### Task description
Only the text carries over: repeat the records exactly and drop the images.

### Dataset excerpts
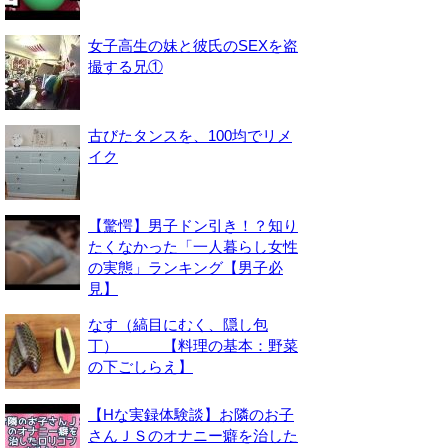
女子高生の妹と彼氏のSEXを盗
撮する兄①
古びたタンスを、100均でリメ
イク
【驚愕】男子ドン引き！？知り
たくなかった「一人暮らし女性
の実態」ランキング【男子必
見】
なす（縞目にむく、隠し包
丁） 【料理の基本：野菜
の下ごしらえ】
【Hな実録体験談】お隣のお子
さんＪＳのオナニー癖を治した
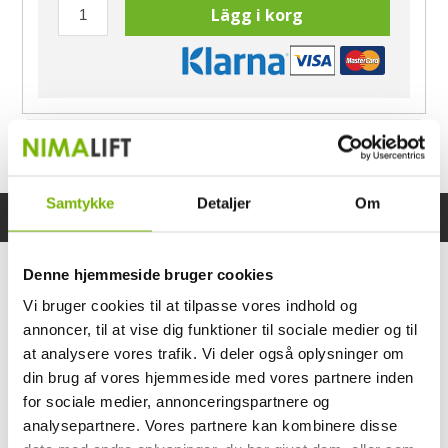
Lägg i korg
Har du frågor?
Ring Morten
040-60 60 680
Samtykke
Detaljer
Om
Specifikationer
Bruksanvisning
Denne hjemmeside bruger cookies
Vi bruger cookies til at tilpasse vores indhold og
annoncer, til at vise dig funktioner til sociale medier og til
at analysere vores trafik. Vi deler også oplysninger om
din brug af vores hjemmeside med vores partnere inden
for sociale medier, annonceringspartnere og
analysepartnere. Vores partnere kan kombinere disse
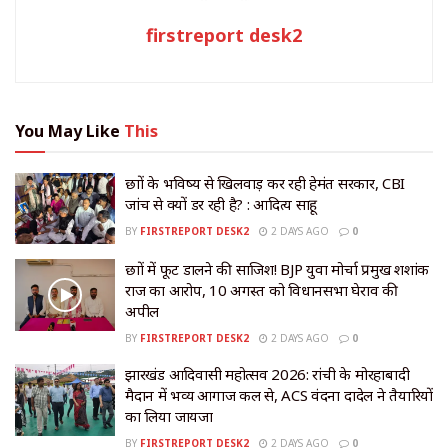
firstreport desk2
You May Like
This
छात्रों के भविष्य से खिलवाड़ कर रही हेमंत सरकार, CBI
जांच से क्यों डर रही है? : आदित्य साहू
BY
FIRSTREPORT DESK2
2 DAYS AGO
0
छात्रों में फूट डालने की साजिश! BJP युवा मोर्चा प्रमुख शशांक
राज का आरोप, 10 अगस्त को विधानसभा घेराव की
अपील
BY
FIRSTREPORT DESK2
2 DAYS AGO
0
झारखंड आदिवासी महोत्सव 2026: रांची के मोरहाबादी
मैदान में भव्य आगाज कल से, ACS वंदना दादेल ने तैयारियों
का लिया जायजा
BY
FIRSTREPORT DESK2
2 DAYS AGO
0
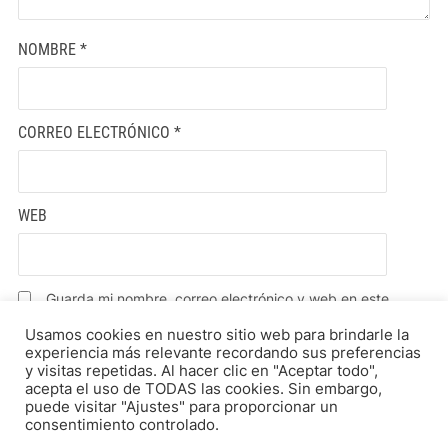
NOMBRE
*
CORREO ELECTRÓNICO
*
WEB
Guarda mi nombre, correo electrónico y web en este
navegador para la próxima vez que comente.
Usamos cookies en nuestro sitio web para brindarle la
experiencia más relevante recordando sus preferencias
y visitas repetidas. Al hacer clic en "Aceptar todo",
acepta el uso de TODAS las cookies. Sin embargo,
puede visitar "Ajustes" para proporcionar un
consentimiento controlado.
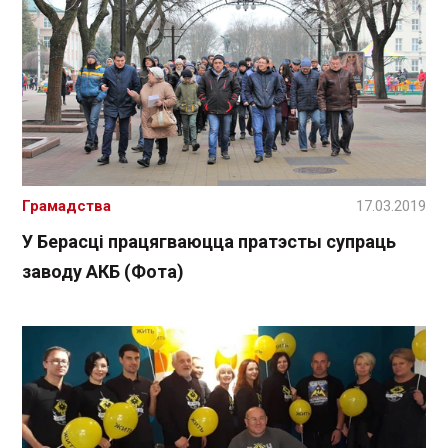
Грамадства
17.03.2019
У Берасці працягваюцца пратэсты супраць
заводу АКБ (Фота)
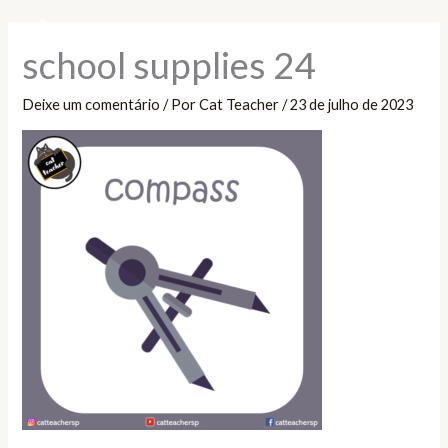
Ir
Pesquisar
para
school supplies 24
o
conteúdo
Deixe um comentário
/ Por
Cat Teacher
/
23 de julho de 2023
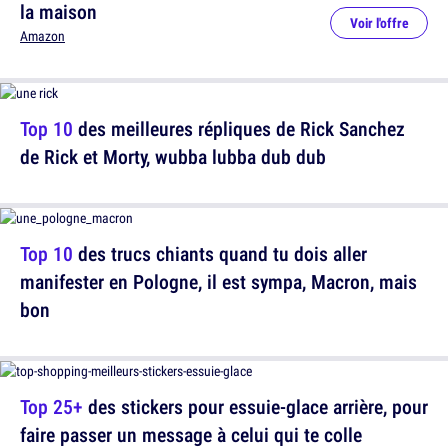
la maison
Voir l'offre
Amazon
Top 10
des meilleures répliques de Rick Sanchez
de Rick et Morty, wubba lubba dub dub
Top 10
des trucs chiants quand tu dois aller
manifester en Pologne, il est sympa, Macron, mais
bon
Top 25+
des stickers pour essuie-glace arrière, pour
faire passer un message à celui qui te colle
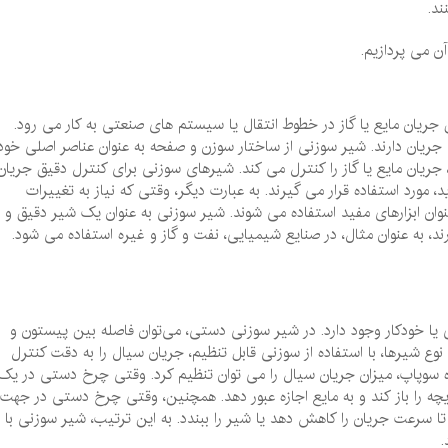
ند.
ن می پردازیم.
یان مایع یا گاز در خطوط انتقال یا سیستم‌ های صنعتی به کار می‌ رود.
 جریان دارند. شیر سوزنی از ساختار سوزن و صفحه به عنوان عناصر اصلی خود
جریان مایع یا گاز را کنترل می‌ کند. شیرهای سوزنی برای کنترل دقیق جریان
، مورد استفاده قرار می‌ گیرند. به عبارت دیگر، وقتی که نیاز به تغییرات
نوان ابزارهای مفید استفاده می شوند. شیر سوزنی به عنوان یک شیر دقیق و
ارند، به عنوان مثال، در صنایع شیمیایی، نفت و گاز و غیره استفاده می ‌شود.
 خودکار وجود دارد. در شیر سوزنی دستی، می‌توان فاصله بین پیستون و
وع شیرها، با استفاده از سوزنی قابل تنظیم، جریان سیال را به دقت کنترل
 سوپاپ، میزان جریان سیال را می‌ توان تنظیم کرد. وقتی چرخ دستی در یک
چه را باز کند و به مایع اجازه عبور دهد. همچنین، وقتی چرخ دستی در جهت
ا سرعت جریان را کاهش دهد یا شیر را ببندد. به این ترتیب، شیر سوزنی با
.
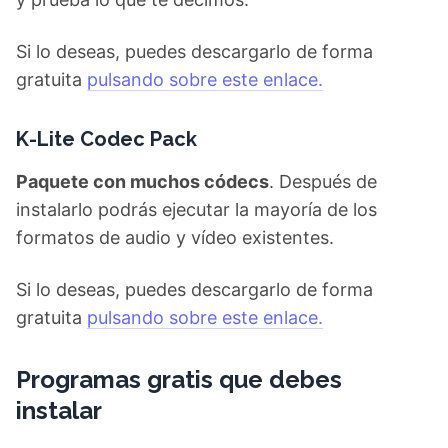
y prueba lo que te decimos.
Si lo deseas, puedes descargarlo de forma
gratuita
pulsando sobre este enlace.
K-Lite Codec Pack
Paquete con muchos códecs
. Después de
instalarlo podrás ejecutar la mayoría de los
formatos de audio y vídeo existentes.
Si lo deseas, puedes descargarlo de forma
gratuita
pulsando sobre este enlace.
Programas gratis que debes
instalar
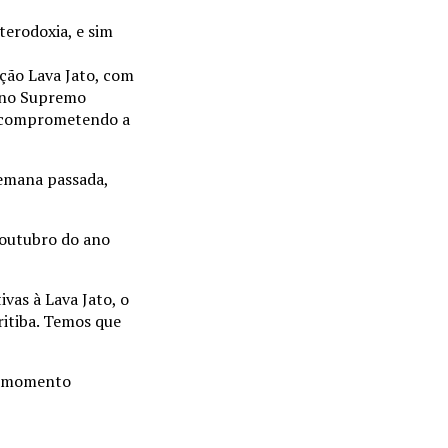
terodoxia, e sim
ação Lava Jato, com
o no Supremo
s, comprometendo a
emana passada,
 outubro do ano
vas à Lava Jato, o
itiba. Temos que
no momento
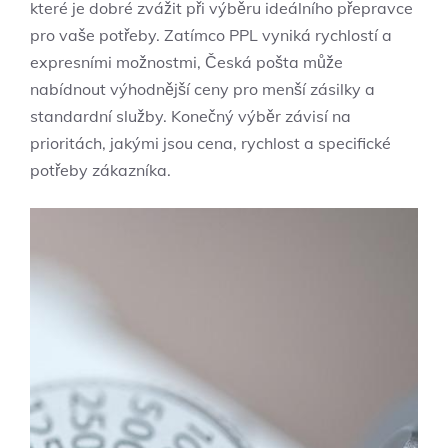
které je dobré zvážit při výběru ideálního přepravce
pro vaše potřeby. Zatímco PPL vyniká rychlostí a
expresními možnostmi, Česká pošta může
nabídnout výhodnější ceny pro menší zásilky a
standardní služby. Konečný výběr závisí na
prioritách, jakými jsou cena, rychlost a specifické
potřeby zákazníka.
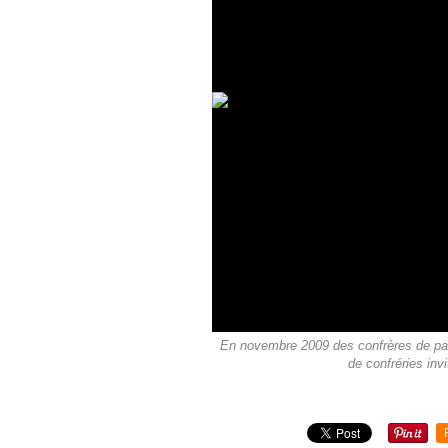
En novembre 2009 des confrères de pas
de confréries inv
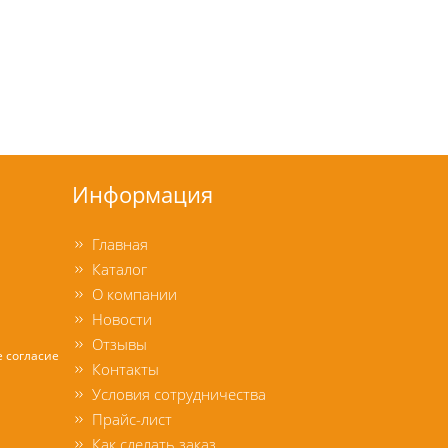
Информация
Главная
Каталог
О компании
Новости
Отзывы
е согласие
Контакты
Условия сотрудничества
Прайс-лист
Как сделать заказ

### Response below
女子高生の妹と彼氏のSEXを盗
撮する兄①
古びたタンスを、100均でリメ
イク
【驚愕】男子ドン引き！？知り
たくなかった「一人暮らし女性
の実態」ランキング【男子必
見】
なす（縞目にむく、隠し包
丁） 【料理の基本：野菜
の下ごしらえ】
【Hな実録体験談】お隣のお子
さんＪＳのオナニー癖を治した
Lägg i korg
Har du frågor?
Ring Morten
040-60 60 680
Samtykke
Detaljer
Om
Specifikationer
Bruksanvisning
Denne hjemmeside bruger cookies
Vi bruger cookies til at tilpasse vores indhold og
annoncer, til at vise dig funktioner til sociale medier og til
at analysere vores trafik. Vi deler også oplysninger om
din brug af vores hjemmeside med vores partnere inden
for sociale medier, annonceringspartnere og
analysepartnere. Vores partnere kan kombinere disse
firstreport desk2
You May Like
This
छात्रों के भविष्य से खिलवाड़ कर रही हेमंत सरकार, CBI
जांच से क्यों डर रही है? : आदित्य साहू
BY
FIRSTREPORT DESK2
2 DAYS AGO
0
छात्रों में फूट डालने की साजिश! BJP युवा मोर्चा प्रमुख शशांक
राज का आरोप, 10 अगस्त को विधानसभा घेराव की
अपील
BY
FIRSTREPORT DESK2
2 DAYS AGO
0
झारखंड आदिवासी महोत्सव 2026: रांची के मोरहाबादी
मैदान में भव्य आगाज कल से, ACS वंदना दादेल ने तैयारियों
का लिया जायजा
BY
FIRSTREPORT DESK2
2 DAYS AGO
0
NOMBRE
*
CORREO ELECTRÓNICO
*
WEB
Guarda mi nombre, correo electrónico y web en este
navegador para la próxima vez que comente.
Usamos cookies en nuestro sitio web para brindarle la
experiencia más relevante recordando sus preferencias
y visitas repetidas. Al hacer clic en "Aceptar todo",
acepta el uso de TODAS las cookies. Sin embargo,
puede visitar "Ajustes" para proporcionar un
consentimiento controlado.
Грамадства
17.03.2019
У Берасці працягваюцца пратэсты супраць
заводу АКБ (Фота)
Ir
Pesquisar
para
school supplies 24
o
conteúdo
Deixe um comentário
/ Por
Cat Teacher
/
23 de julho de 2023
la maison
Voir l'offre
Amazon
Top 10
des meilleures répliques de Rick Sanchez
de Rick et Morty, wubba lubba dub dub
Top 10
des trucs chiants quand tu dois aller
manifester en Pologne, il est sympa, Macron, mais
bon
Top 25+
des stickers pour essuie-glace arrière, pour
faire passer un message à celui qui te colle
ند.
ن می پردازیم.
یان مایع یا گاز در خطوط انتقال یا سیستم‌ های صنعتی به کار می‌ رود.
 جریان دارند. شیر سوزنی از ساختار سوزن و صفحه به عنوان عناصر اصلی خود
جریان مایع یا گاز را کنترل می‌ کند. شیرهای سوزنی برای کنترل دقیق جریان
، مورد استفاده قرار می‌ گیرند. به عبارت دیگر، وقتی که نیاز به تغییرات
نوان ابزارهای مفید استفاده می شوند. شیر سوزنی به عنوان یک شیر دقیق و
ارند، به عنوان مثال، در صنایع شیمیایی، نفت و گاز و غیره استفاده می ‌شود.
 خودکار وجود دارد. در شیر سوزنی دستی، می‌توان فاصله بین پیستون و
وع شیرها، با استفاده از سوزنی قابل تنظیم، جریان سیال را به دقت کنترل
 سوپاپ، میزان جریان سیال را می‌ توان تنظیم کرد. وقتی چرخ دستی در یک
چه را باز کند و به مایع اجازه عبور دهد. همچنین، وقتی چرخ دستی در جهت
ا سرعت جریان را کاهش دهد یا شیر را ببندد. به این ترتیب، شیر سوزنی با
.
y prueba lo que te decimos.
Si lo deseas, puedes descargarlo de forma
gratuita
pulsando sobre este enlace.
K-Lite Codec Pack
Paquete con muchos códecs
. Después de
instalarlo podrás ejecutar la mayoría de los
formatos de audio y vídeo existentes.
Si lo deseas, puedes descargarlo de forma
gratuita
pulsando sobre este enlace.
Programas gratis que debes
instalar
terodoxia, e sim
ação Lava Jato, com
o no Supremo
s, comprometendo a
emana passada,
 outubro do ano
vas à Lava Jato, o
itiba. Temos que
no momento
které je dobré zvážit při výběru ideálního přepravce
pro vaše potřeby. Zatímco PPL vyniká rychlostí a
expresními možnostmi, Česká pošta může
nabídnout výhodnější ceny pro menší zásilky a
standardní služby. Konečný výběr závisí na
prioritách, jakými jsou cena, rychlost a specifické
potřeby zákazníka.
En novembre 2009 des confrères de pas
de confréries inv
Информация
Главная
Каталог
О компании
Новости
Отзывы
е согласие
Контакты
Условия сотрудничества
Прайс-лист
Как сделать заказ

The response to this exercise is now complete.